## INFORMATION SHOWN
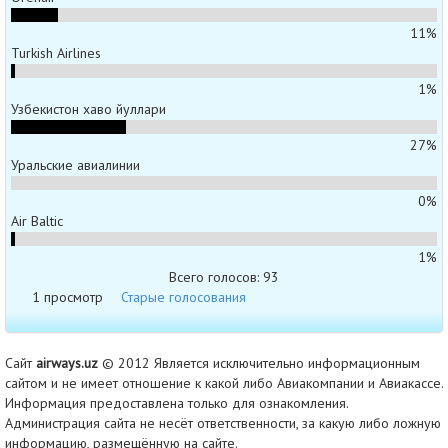
11%
Turkish Airlines
1%
Узбекистон хаво йуллари
27%
Уральские авиалинии
0%
Air Baltic
1%
Всего голосов: 93
1 просмотр
Старые голосования
Сайт
airways.uz
© 2012 Является исключительно информационным
сайтом и не имеет отношение к какой либо Авиакомпании и Авиакассе.
Информация предоставлена только для ознакомления.
Администрация сайта не несёт ответственности, за какую либо ложную
информацию, размещённую на сайте.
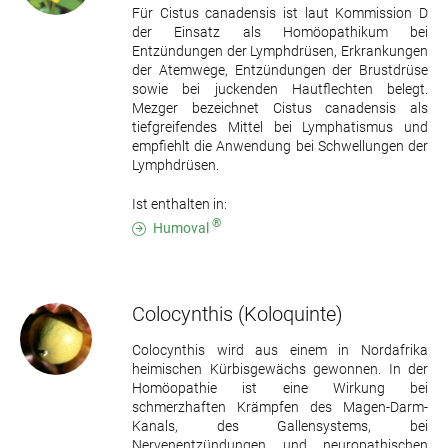
Für Cistus canadensis ist laut Kommission D
der Einsatz als Homöopathikum bei
Entzündungen der Lymphdrüsen, Erkrankungen
der Atemwege, Entzündungen der Brustdrüse
sowie bei juckenden Hautflechten belegt.
Mezger bezeichnet Cistus canadensis als
tiefgreifendes Mittel bei Lymphatismus und
empfiehlt die Anwendung bei Schwellungen der
Lymphdrüsen.
Ist enthalten in:
®
Humoval
Colocynthis
(Koloquinte)
Colocynthis wird aus einem in Nordafrika
heimischen Kürbisgewächs gewonnen. In der
Homöopathie ist eine Wirkung bei
schmerzhaften Krämpfen des Magen-Darm-
Kanals, des Gallensystems, bei
Nervenentzündungen und neuropathischen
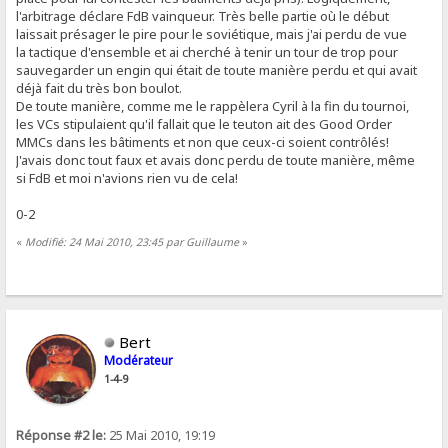
l'arbitrage déclare FdB vainqueur. Très belle partie où le début
laissait présager le pire pour le soviétique, mais j'ai perdu de vue
la tactique d'ensemble et ai cherché à tenir un tour de trop pour
sauvegarder un engin qui était de toute manière perdu et qui avait
déjà fait du très bon boulot.
De toute manière, comme me le rappèlera Cyril à la fin du tournoi,
les VCs stipulaient qu'il fallait que le teuton ait des Good Order
MMCs dans les bâtiments et non que ceux-ci soient contrôlés!
J'avais donc tout faux et avais donc perdu de toute manière, même
si FdB et moi n'avions rien vu de cela!
0-2
«
Modifié: 24 Mai 2010, 23:45 par Guillaume
»
Bert
Modérateur
1-4-9
Réponse #2 le:
25 Mai 2010, 19:19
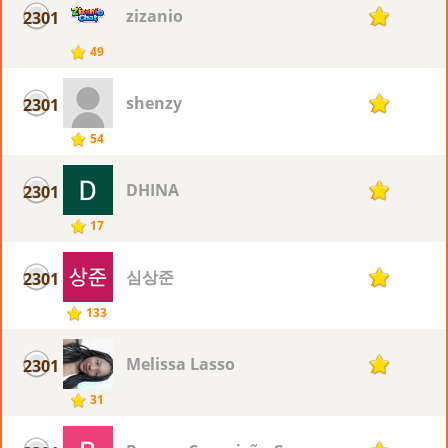
zizanio
2301
7
49
shenzy
2301
7
54
DHINA
2301
7
17
심상준
2301
7
133
Melissa Lasso
2301
7
31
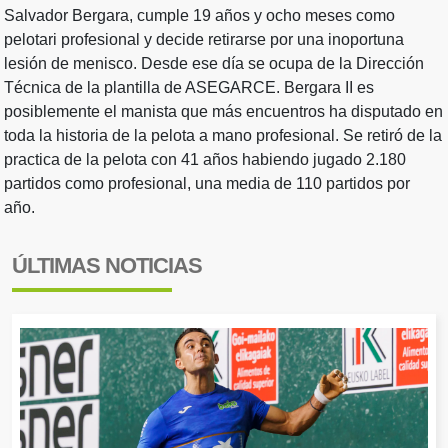
Salvador Bergara, cumple 19 años y ocho meses como
pelotari profesional y decide retirarse por una inoportuna
lesión de menisco. Desde ese día se ocupa de la Dirección
Técnica de la plantilla de ASEGARCE. Bergara II es
posiblemente el manista que más encuentros ha disputado en
toda la historia de la pelota a mano profesional. Se retiró de la
practica de la pelota con 41 años habiendo jugado 2.180
partidos como profesional, una media de 110 partidos por
año.
ÚLTIMAS NOTICIAS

## EXERCISE GOAL
From the first line of the entries above down to the line holding "Homöopathie ist eine Wirkung bei", quote each line exactly and nothing else, skipping pictures.

## YOUR SOLUTION
11%
Turkish Airlines
1%
Узбекистон хаво йуллари
27%
Уральские авиалинии
0%
Air Baltic
1%
Всего голосов: 93
1 просмотр
Старые голосования
Сайт
airways.uz
© 2012 Является исключительно информационным
сайтом и не имеет отношение к какой либо Авиакомпании и Авиакассе.
Информация предоставлена только для ознакомления.
Администрация сайта не несёт ответственности, за какую либо ложную
информацию, размещённую на сайте.
Für Cistus canadensis ist laut Kommission D
der Einsatz als Homöopathikum bei
Entzündungen der Lymphdrüsen, Erkrankungen
der Atemwege, Entzündungen der Brustdrüse
sowie bei juckenden Hautflechten belegt.
Mezger bezeichnet Cistus canadensis als
tiefgreifendes Mittel bei Lymphatismus und
empfiehlt die Anwendung bei Schwellungen der
Lymphdrüsen.
Ist enthalten in:
®
Humoval
Colocynthis
(Koloquinte)
Colocynthis wird aus einem in Nordafrika
heimischen Kürbisgewächs gewonnen. In der
Homöopathie ist eine Wirkung bei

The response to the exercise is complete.